* **RECORDS PROVIDED**:
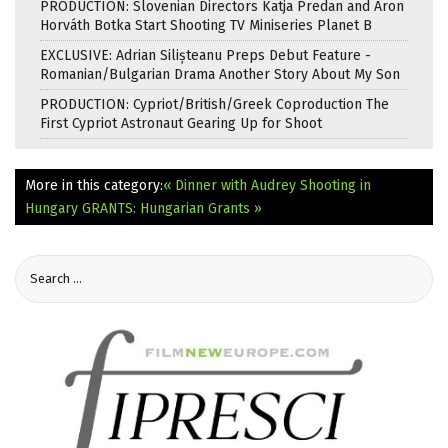
PRODUCTION: Slovenian Directors Katja Predan and Áron
Horváth Botka Start Shooting TV Miniseries Planet B
EXCLUSIVE: Adrian Silișteanu Preps Debut Feature -
Romanian/Bulgarian Drama Another Story About My Son
PRODUCTION: Cypriot/British/Greek Coproduction The
First Cypriot Astronaut Gearing Up for Shoot
More in this category:
« Dinner with Audrey Shooting in
Hungary
GRANTS: Hungarian Grants »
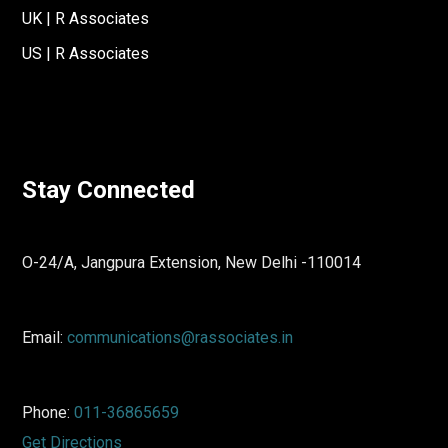
UK | R Associates
US | R Associates
Stay Connected
O-24/A, Jangpura Extension, New Delhi -110014
Email:
communications@rassociates.in
Phone:
011-36865659
Get Directions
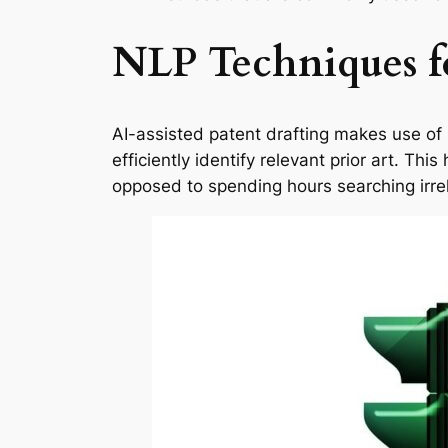
NLP Techniques fo
AI-assisted patent drafting makes use of
efficiently identify relevant prior art. Th
opposed to spending hours searching irre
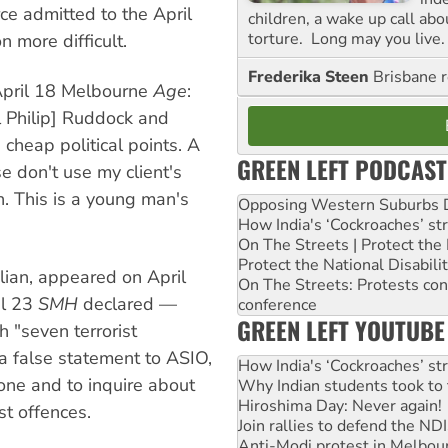
e admitted to the April
children, a wake up call ab
torture. Long may you live.
n more difficult.
Frederika Steen
Brisbane 
pril 18 Melbourne
Age
:
 Philip] Ruddock and
n cheap political points. A
GREEN LEFT PODCAST
 don't use my client's
n. This is a young man's
Opposing Western Suburbs Da
How India's ‘Cockroaches’ st
On The Streets | Protect th
Protect the National Disabil
lian, appeared on April
On The Streets: Protests co
il 23
SMH
declared —
conference
GREEN LEFT YOUTUBE
 "seven terrorist
a false statement to ASIO,
How India's ‘Cockroaches’ st
one and to inquire about
Why Indian students took to 
Hiroshima Day: Never again!
st offences.
Join rallies to defend the N
Anti-Modi protest in Melbou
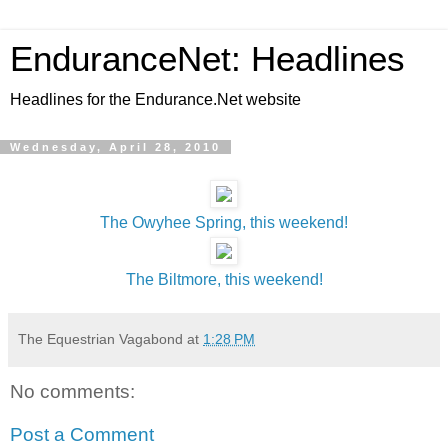
EnduranceNet: Headlines
Headlines for the Endurance.Net website
Wednesday, April 28, 2010
The Owyhee Spring, this weekend!
The Biltmore, this weekend!
The Equestrian Vagabond
at
1:28 PM
No comments:
Post a Comment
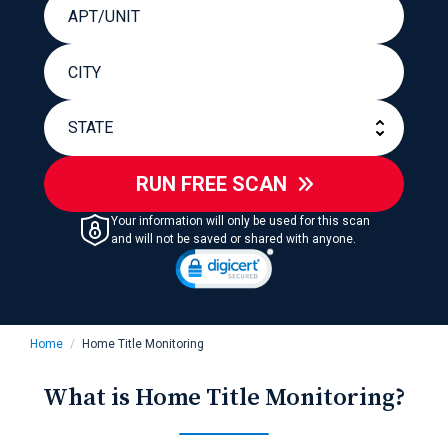
RUN FREE SCAN
Your information will only be used for this scan
and will not be saved or shared with anyone.
Home
Home Title Monitoring
What is Home Title Monitoring?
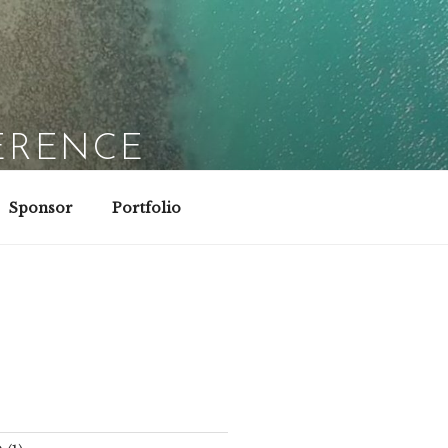
ERENCE
Sponsor
Portfolio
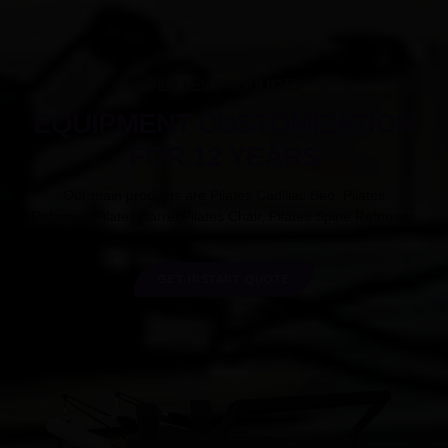
PILATES PRODUCTS
EQUIPMENT CUSTOMIZATION
FOR 12 YEARS
Our main products are Pilates Cadillac Bed, Pilates
Reformer,Pilates Barrel,Pilates Chair, Pilates Spine Reformer.
GET INSTANT QUOTE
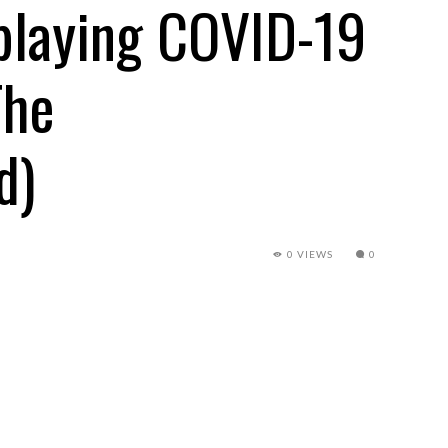
splaying COVID-19
The
d)
0 VIEWS
0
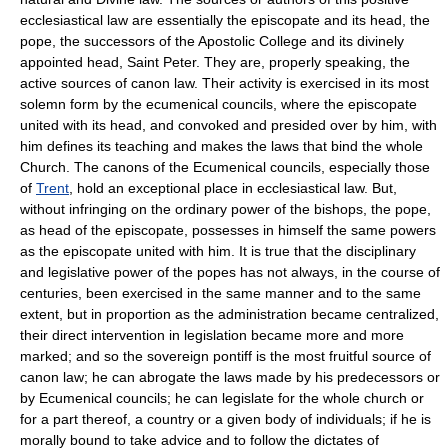
ecclesiastical law are essentially the episcopate and its head, the
pope, the successors of the Apostolic College and its divinely
appointed head, Saint Peter. They are, properly speaking, the
active sources of canon law. Their activity is exercised in its most
solemn form by the ecumenical councils, where the episcopate
united with its head, and convoked and presided over by him, with
him defines its teaching and makes the laws that bind the whole
Church. The canons of the Ecumenical councils, especially those
of
Trent
, hold an exceptional place in ecclesiastical law. But,
without infringing on the ordinary power of the bishops, the pope,
as head of the episcopate, possesses in himself the same powers
as the episcopate united with him. It is true that the disciplinary
and legislative power of the popes has not always, in the course of
centuries, been exercised in the same manner and to the same
extent, but in proportion as the administration became centralized,
their direct intervention in legislation became more and more
marked; and so the sovereign pontiff is the most fruitful source of
canon law; he can abrogate the laws made by his predecessors or
by Ecumenical councils; he can legislate for the whole church or
for a part thereof, a country or a given body of individuals; if he is
morally bound to take advice and to follow the dictates of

* **REQUIREMENT**: Leave the pictures out and reproduce each record exactly as written.

* **RESPONSE TO THIS TASK**:
PRODUCTION: Slovenian Directors Katja Predan and Áron
Horváth Botka Start Shooting TV Miniseries Planet B
EXCLUSIVE: Adrian Silișteanu Preps Debut Feature -
Romanian/Bulgarian Drama Another Story About My Son
PRODUCTION: Cypriot/British/Greek Coproduction The
First Cypriot Astronaut Gearing Up for Shoot
More in this category:
« Dinner with Audrey Shooting in
Hungary
GRANTS: Hungarian Grants »
UK | R Associates
US | R Associates
Stay Connected
O-24/A, Jangpura Extension, New Delhi -110014
Email:
communications@rassociates.in
Phone:
011-36865659
Get Directions
NLP Techniques fo
AI-assisted patent drafting makes use of
efficiently identify relevant prior art. Th
opposed to spending hours searching irre
e admitted to the April
children, a wake up call ab
torture. Long may you live.
n more difficult.
Frederika Steen
Brisbane 
pril 18 Melbourne
Age
:
 Philip] Ruddock and
n cheap political points. A
GREEN LEFT PODCAST
 don't use my client's
n. This is a young man's
Opposing Western Suburbs Da
How India's ‘Cockroaches’ st
On The Streets | Protect th
Protect the National Disabil
lian, appeared on April
On The Streets: Protests co
il 23
SMH
declared —
conference
GREEN LEFT YOUTUBE
 "seven terrorist
a false statement to ASIO,
How India's ‘Cockroaches’ st
one and to inquire about
Why Indian students took to 
Hiroshima Day: Never again!
st offences.
Join rallies to defend the N
Anti-Modi protest in Melbou
EnduranceNet: Headlines
Headlines for the Endurance.Net website
Wednesday, April 28, 2010
The Owyhee Spring, this weekend!
The Biltmore, this weekend!
The Equestrian Vagabond
at
1:28 PM
No comments:
Post a Comment
RUN FREE SCAN
Your information will only be used for this scan
and will not be saved or shared with anyone.
Home
Home Title Monitoring
What is Home Title Monitoring?
ERENCE
Sponsor
Portfolio
PILATES PRODUCTS
EQUIPMENT CUSTOMIZATION
FOR 12 YEARS
Our main products are Pilates Cadillac Bed, Pilates
Reformer,Pilates Barrel,Pilates Chair, Pilates Spine Reformer.
GET INSTANT QUOTE
splaying COVID-19
The
d)
0 VIEWS
0
ecclesiastical law are essentially the episcopate and its head, the
pope, the successors of the Apostolic College and its divinely
appointed head, Saint Peter. They are, properly speaking, the
active sources of canon law. Their activity is exercised in its most
solemn form by the ecumenical councils, where the episcopate
united with its head, and convoked and presided over by him, with
him defines its teaching and makes the laws that bind the whole
Church. The canons of the Ecumenical councils, especially those
of
Trent
, hold an exceptional place in ecclesiastical law. But,
without infringing on the ordinary power of the bishops, the pope,
as head of the episcopate, possesses in himself the same powers
as the episcopate united with him. It is true that the disciplinary
and legislative power of the popes has not always, in the course of
centuries, been exercised in the same manner and to the same
extent, but in proportion as the administration became centralized,
their direct intervention in legislation became more and more
marked; and so the sovereign pontiff is the most fruitful source of
canon law; he can abrogate the laws made by his predecessors or
by Ecumenical councils; he can legislate for the whole church or
for a part thereof, a country or a given body of individuals; if he is
morally bound to take advice and to follow the dictates of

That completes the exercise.